Heat a touch of olive oil in a frying pan. Add the asparagus and sauté until tender-crisp. Set aside.
In a bowl, combine mustard, vinegar and maple syrup. Slowly add the olive oil and whisk to homogenize the mixture. Adjust seasoning to taste.
Arrange the lettuce in the middle of the plate and top with four asparagus spears. Drizzle on some dressing and garnish with the tomatoes.
Serves 8

Wild boar with mushrooms and apples
Courtesy of Bearbrook Game Meats
     3 lbs wild boar meat cut into pieces
     2 cups chicken stock
     1 cup white wine
     1 cup water
     1 small onion, sliced
     4 tbsp soy sauce
     2 tbsp sugar
     12 large mushrooms (Portobello), sliced
     5 apples, sliced
     1 tbsp cream
     2 tbsp cornstarch mixed with 1/3 cup water

Place meat, stock, wine, water, onion, soy sauce and sugar in a large pan. Bring liquid to a boil, then cover and simmer for 90 minutes on low heat.
Remove meat and cool completely, then trim it to the same size as the apple slices. Heat mushrooms in the sauce, then carefully add the meat slices topped with the apple slices. Simmer for 10 minutes.

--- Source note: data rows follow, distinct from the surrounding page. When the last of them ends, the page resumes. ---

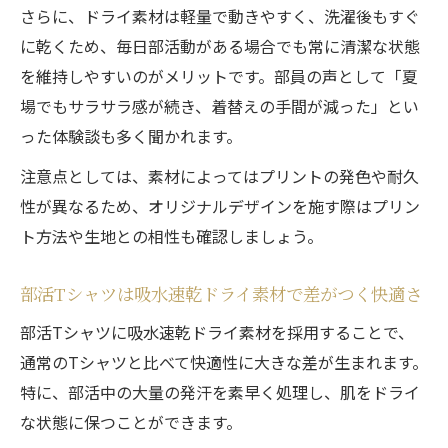
さらに、ドライ素材は軽量で動きやすく、洗濯後もすぐ
オリジナルデザインTシャツで部活の団結力
に乾くため、毎日部活動がある場合でも常に清潔な状態
を強化
を維持しやすいのがメリットです。部員の声として「夏
ドライTシャツの吸水速乾機能で快適な個性
場でもサラサラ感が続き、着替えの手間が減った」とい
派Tシャツを
った体験談も多く聞かれます。
部活Tシャツは吸水速乾ドライで思い出に残
注意点としては、素材によってはプリントの発色や耐久
る一枚に
性が異なるため、オリジナルデザインを施す際はプリン
部活ドライTシャツの魅力と快適性の秘訣
ト方法や生地との相性も確認しましょう。
部活Tシャツの吸水速乾ドライ素材が快適性
を支える
部活Tシャツは吸水速乾ドライ素材で差がつく快適さ
ドライTシャツが持つ吸水速乾の快適機能を
部活Tシャツに吸水速乾ドライ素材を採用することで、
解説
通常のTシャツと比べて快適性に大きな差が生まれます。
部活で選ばれるTシャツは吸水速乾ドライが
特に、部活中の大量の発汗を素早く処理し、肌をドライ
決め手
な状態に保つことができます。
快適な部活には吸水速乾ドライTシャツが欠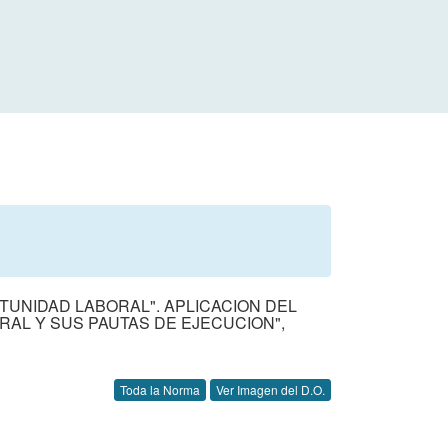
ORTUNIDAD LABORAL". APLICACION DEL
AL Y SUS PAUTAS DE EJECUCION",
Toda la Norma
Ver Imagen del D.O.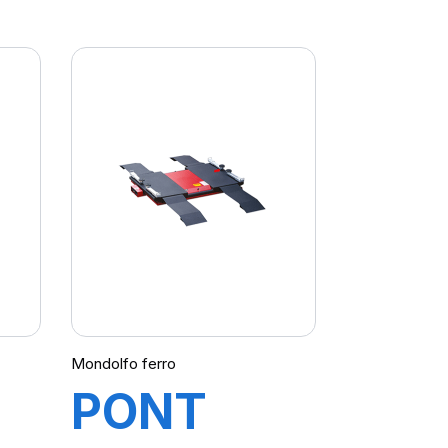
-
TITAN C-
LINE
B
XC3600
EF
Mondolfo ferro
PONT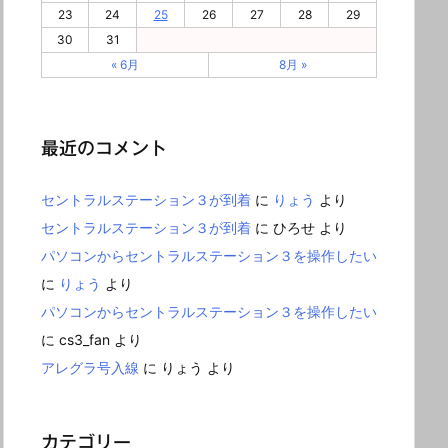
23
24
25
26
27
28
29
30
31
« 6月
8月 »
最近のコメント
セントラルステーション３が到着
に
りょう
より
セントラルステーション３が到着
に
ひろせ
より
パソコンからセントラルステーション３を操作したい
に
りょう
より
パソコンからセントラルステーション３を操作したい
に
cs3_fan
より
アレグラ号入線
に
りょう
より
カテゴリー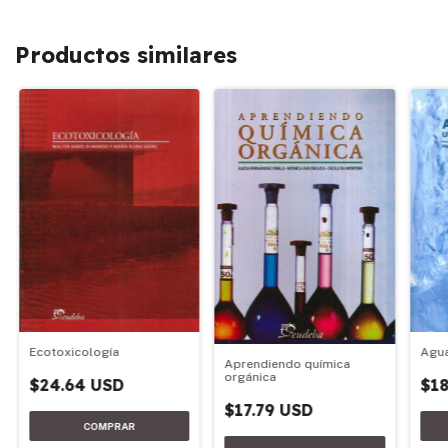
Productos similares
Ecotoxicología
Agua
Aprendiendo química
orgánica
$24.64 USD
$18
$17.79 USD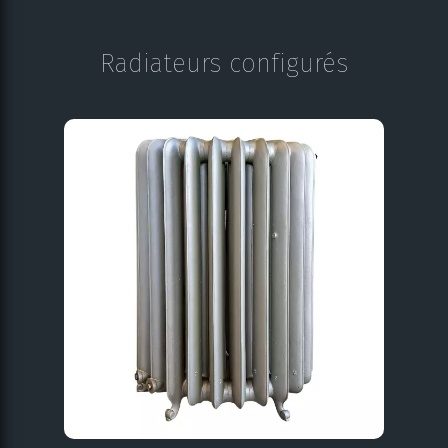
Radiateurs configurés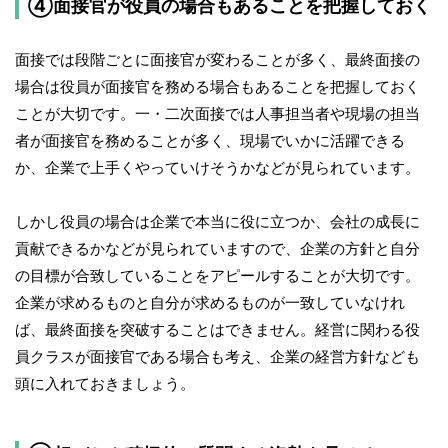
④面接官が役員の場合もあることを把握しておく
面接では段階ごとに面接官が変わることが多く、最終面接の
場合は役員が面接官を務める場合もあることを把握しておく
ことが大切です。一・二次面接では人事担当者や現場の担当
者が面接官を務めることが多く、現場でいかに活躍できる
か、企業で上手くやっていけそうかなどが見られています。
しかし役員の場合は企業で本当に役に立つか、会社の成長に
貢献できるかなどが見られていますので、企業の方針と自分
の目標が合致していることをアピールすることが大切です。
企業が求めるものと自分が求めるものが一致していなけれ
ば、最終面接を突破することはできません。経営に関わる役
員クラスが面接官である場合も考え、企業の経営方針なども
頭に入れておきましょう。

Add cream but do not boil. Carefully remove meat, apples and mushrooms to a serving plate. Bring sauce almost to a boil and thicken with cornstarch. Pour over meat and serve.

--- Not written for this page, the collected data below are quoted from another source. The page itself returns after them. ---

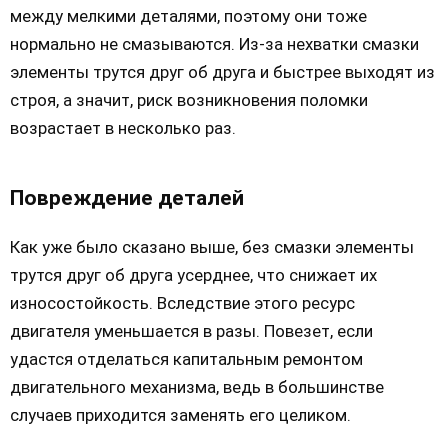
между мелкими деталями, поэтому они тоже
нормально не смазываются. Из-за нехватки смазки
элементы трутся друг об друга и быстрее выходят из
строя, а значит, риск возникновения поломки
возрастает в несколько раз.
Повреждение деталей
Как уже было сказано выше, без смазки элементы
трутся друг об друга усерднее, что снижает их
износостойкость. Вследствие этого ресурс
двигателя уменьшается в разы. Повезет, если
удастся отделаться капитальным ремонтом
двигательного механизма, ведь в большинстве
случаев приходится заменять его целиком.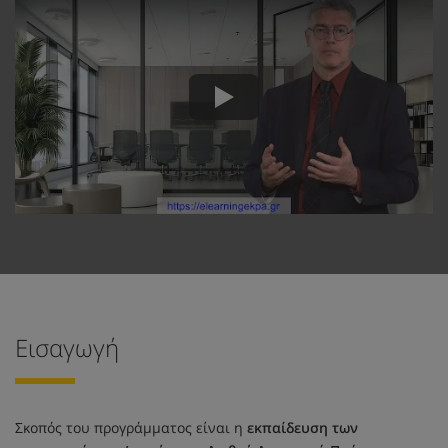
Εισαγωγή
Σκοπός του προγράμματος είναι η
εκπαίδευση των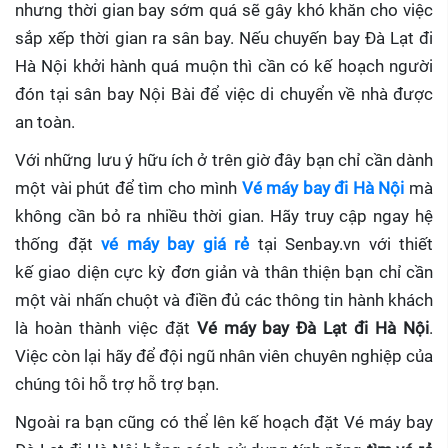
nhưng thời gian bay sớm quá sẽ gây khó khăn cho việc
sắp xếp thời gian ra sân bay. Nếu chuyến bay Đà Lạt đi
Hà Nội khởi hành quá muộn thì cần có kế hoạch người
đón tại sân bay Nội Bài để việc di chuyển về nhà được
an toàn.
Với những lưu ý hữu ích ở trên giờ đây bạn chỉ cần dành
một vài phút để tìm cho mình
Vé máy bay đi Hà Nội
mà
không cần bỏ ra nhiều thời gian. Hãy truy cập ngay hệ
thống đặt
vé máy bay giá rẻ
tại Senbay.vn với thiết
kế giao diện cực kỳ đơn giản và thân thiện bạn chỉ cần
một vài nhấn chuột và điền đủ các thông tin hành khách
là hoàn thành việc đặt
Vé máy bay Đà Lạt đi Hà Nội
.
Việc còn lại hãy để đội ngũ nhân viên chuyên nghiệp của
chúng tôi hỗ trợ hỗ trợ bạn.
Ngoài ra bạn cũng có thể lên kế hoạch đặt Vé máy bay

Claire & Jacquie’s gluten-free vegan apple-crumble pie
Courtesy of Strawberry Blonde Bakery

Pie dough:
     2 cups all-purpose gluten-free flour
     ½ cup tapioca starch
     ½ tsp salt
     2 sticks ice-cold Earth Balance buttery sticks (use the sticks, not the spread!), cubed
     ½ cup ice-cold water
     ½ tsp apple cider vinegar

Apple filling:
     6 cups peeled local Granny Smith apples, sliced ¼-inch thick
     ¾ tsp ground cinnamon
     2 ½ tbsp arrowroot flour
     2/3 cup dark brown sugar
     1 tbsp vanilla extract
     2 tsp lemon juice
     ¼ tsp salt

Crumble topping:
     1 cup all-purpose gluten-free flour
     ½ cup gluten-free oats
     1/3 cup brown sugar
     ¼ tsp salt
     ¼ tsp cinnamon
     1/3 cup Earth Balance (spread or sticks), chilled and cubed

Combine flour, starch and salt. Cut in the Earth Balance with a chilled pastry cutter until broken into pea-sized chunks. Combine water and vinegar, then pour into the dry flour mix. Mix until a soft dough is formed.
Let dough chill in the fridge for a couple of hours before rolling it into a 10-inch circle.
Fit into a 9-inch pie plate, then flute the edges of the dough.
Poke the crust all over with a fork, and pre-bake at 350F for 5 to 10 minutes.
Combine filling ingredients in a large bowl and let sit for 20 minutes. Meanwhile, prepare the topping by pulsing the ingredients a couple of times in a food processor.
Fill pie crust with filling and cover with the strudel topping. Brush pie shell with soy milk and bake for 20 to 30 minutes at 350F.